The pungent smell of the spray associated with skunks has inspired countless home remedies over the years, including tomato juice, hydrogen peroxide and baking soda, but researchers at the University of Oklahoma have identified a compound from fungi that safely and effectively neutralizes skunk spray odor.
OU Regents’ Professor Robert Cichewicz and his team at the Natural Products Discovery Group published their findings in a recent edition of the American Chemical Society’s Journal of Natural Products.
The team previously identified a fungi, called pericosine A, and wondered how it would react with the chemicals in skunk spray. Different compounds from the skunk spray were each mixed with pericosine A, and two were neutralized by the fungi. Then, the team slightly altered the structure of pericosine A and adjusted other ingredients in the reaction. That change produced a formula that would be safer and more effective for skin application following a skunk attack.
“We have laid the foundation for how one would go about using it, and have provided an initial assessment of its safety,” said Cichewicz. “We are looking forward to see how it could be used commercially.”

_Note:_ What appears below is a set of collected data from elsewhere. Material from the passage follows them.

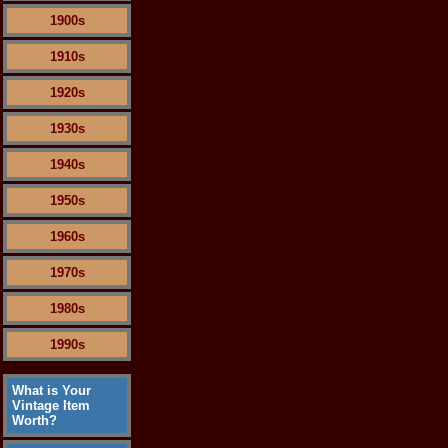
1900s
1910s
1920s
1930s
1940s
1950s
1960s
1970s
1980s
1990s
What is Your
Vintage Item
Worth?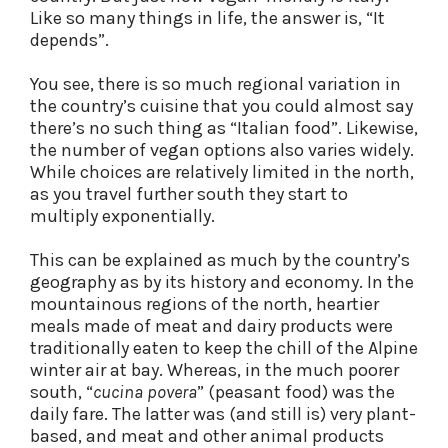
Like so many things in life, the answer is, “It
depends”.
You see, there is so much regional variation in
the country’s cuisine that you could almost say
there’s no such thing as “Italian food”. Likewise,
the number of vegan options also varies widely.
While choices are relatively limited in the north,
as you travel further south they start to
multiply exponentially.
This can be explained as much by the country’s
geography as by its history and economy. In the
mountainous regions of the north, heartier
meals made of meat and dairy products were
traditionally eaten to keep the chill of the Alpine
winter air at bay. Whereas, in the much poorer
south, “
cucina povera
” (peasant food) was the
daily fare. The latter was (and still is) very plant-
based, and meat and other animal products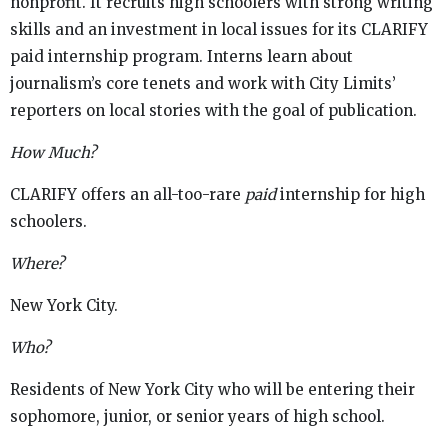
nonprofit. It recruits high schoolers with strong writing
skills and an investment in local issues for its CLARIFY
paid internship program. Interns learn about
journalism’s core tenets and work with City Limits’
reporters on local stories with the goal of publication.
How Much?
CLARIFY offers an all-too-rare
paid
internship for high
schoolers.
Where?
New York City.
Who?
Residents of New York City who will be entering their
sophomore, junior, or senior years of high school.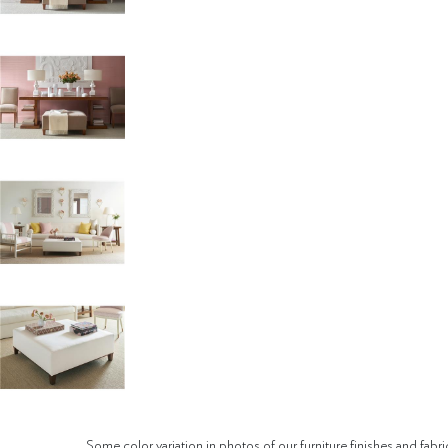
Some color variation in photos of our furniture finishes and fabri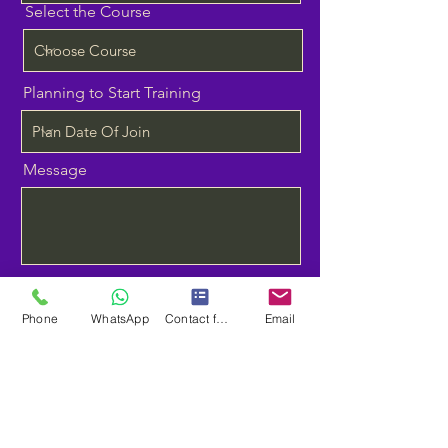
Select the Course
Planning to Start Training
Message
Send
Phone
WhatsApp
Contact form
Email
contact
9940249089
neoorangetech@gmail.com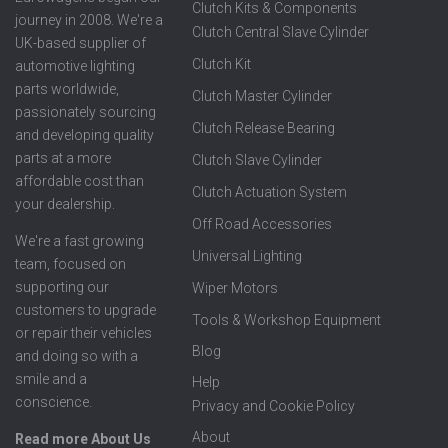
Clutch Kits & Components
journey in 2008. We're a
Clutch Central Slave Cylinder
UK-based supplier of
Clutch Kit
automotive lighting
parts worldwide,
Clutch Master Cylinder
passionately sourcing
Clutch Release Bearing
and developing quality
parts at a more
Clutch Slave Cylinder
affordable cost than
Clutch Actuation System
your dealership.
Off Road Accessories
We're a fast growing
Universal Lighting
team, focused on
supporting our
Wiper Motors
customers to upgrade
Tools & Workshop Equipment
or repair their vehicles
Blog
and doing so with a
smile and a
Help
conscience.
Privacy and Cookie Policy
About
Read more About Us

The NPDG Lab uses a variety of chemical and molecular research methods for converting chemicals found in nature into compounds that can improve people’s lives. The lab is known for the “What’s In Your Backyard” program, providing citizen scientists an opportunity to send in samples from their dirt at home to see if any compounds could be isolated to help cure disease. Science Museum Oklahoma hosted an exhibit of the lab’s work in their “Decomposition: Discovering the Beauty and Magnificence of Fungi” in 2018.